» Problem details
Would you transcribe exactly the lines from the one containing "Label:myocardium." to the last line of the data below, both ends included, but none of the pictures?

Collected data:
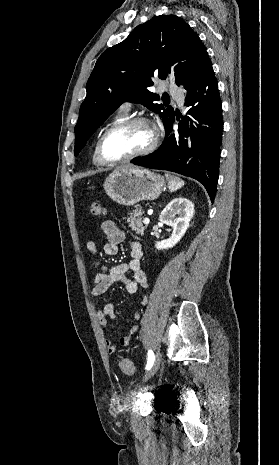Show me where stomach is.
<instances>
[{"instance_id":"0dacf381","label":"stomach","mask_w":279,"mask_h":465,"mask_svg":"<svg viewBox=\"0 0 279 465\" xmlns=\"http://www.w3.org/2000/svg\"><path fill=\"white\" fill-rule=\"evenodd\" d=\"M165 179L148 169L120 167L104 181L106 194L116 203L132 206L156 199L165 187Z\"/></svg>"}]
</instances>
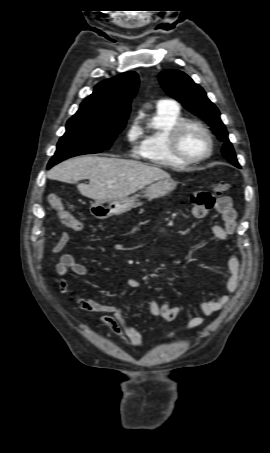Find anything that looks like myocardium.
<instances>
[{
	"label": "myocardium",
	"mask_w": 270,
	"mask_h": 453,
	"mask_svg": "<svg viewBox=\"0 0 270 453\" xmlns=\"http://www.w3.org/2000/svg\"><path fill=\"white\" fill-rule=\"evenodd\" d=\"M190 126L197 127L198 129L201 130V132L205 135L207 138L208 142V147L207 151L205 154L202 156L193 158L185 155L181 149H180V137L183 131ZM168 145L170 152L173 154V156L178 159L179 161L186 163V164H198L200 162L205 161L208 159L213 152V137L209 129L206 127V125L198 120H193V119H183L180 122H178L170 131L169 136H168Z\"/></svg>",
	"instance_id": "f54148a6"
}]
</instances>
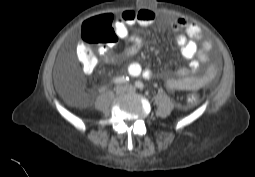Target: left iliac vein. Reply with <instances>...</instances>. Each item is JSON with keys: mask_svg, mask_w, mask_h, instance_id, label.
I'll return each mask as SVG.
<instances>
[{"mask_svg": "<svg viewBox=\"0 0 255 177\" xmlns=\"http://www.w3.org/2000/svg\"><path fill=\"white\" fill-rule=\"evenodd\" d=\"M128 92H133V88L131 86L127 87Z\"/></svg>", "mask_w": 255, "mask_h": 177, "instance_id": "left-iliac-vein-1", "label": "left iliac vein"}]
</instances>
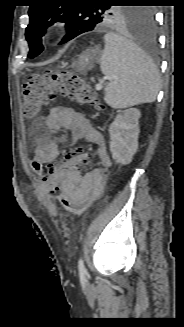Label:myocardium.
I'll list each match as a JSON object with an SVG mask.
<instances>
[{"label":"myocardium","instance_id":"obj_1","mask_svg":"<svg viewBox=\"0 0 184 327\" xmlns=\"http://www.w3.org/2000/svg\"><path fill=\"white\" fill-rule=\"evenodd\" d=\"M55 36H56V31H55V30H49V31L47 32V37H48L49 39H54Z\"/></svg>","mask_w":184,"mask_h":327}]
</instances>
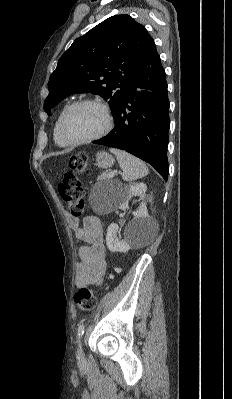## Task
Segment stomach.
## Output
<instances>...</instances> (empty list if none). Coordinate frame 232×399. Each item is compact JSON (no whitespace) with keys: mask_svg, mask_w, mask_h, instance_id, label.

» Solution to this problem
Label:myocardium.
I'll list each match as a JSON object with an SVG mask.
<instances>
[{"label":"myocardium","instance_id":"obj_1","mask_svg":"<svg viewBox=\"0 0 184 327\" xmlns=\"http://www.w3.org/2000/svg\"><path fill=\"white\" fill-rule=\"evenodd\" d=\"M55 36H56V31H55V30H49V31L47 32V37H48L49 39H54Z\"/></svg>","mask_w":184,"mask_h":327}]
</instances>
## Task
Segment stomach.
## Output
<instances>...</instances> (empty list if none). Coordinate frame 232×399. Each item is compact JSON (no whitespace) with keys: mask_svg, mask_w, mask_h, instance_id, label.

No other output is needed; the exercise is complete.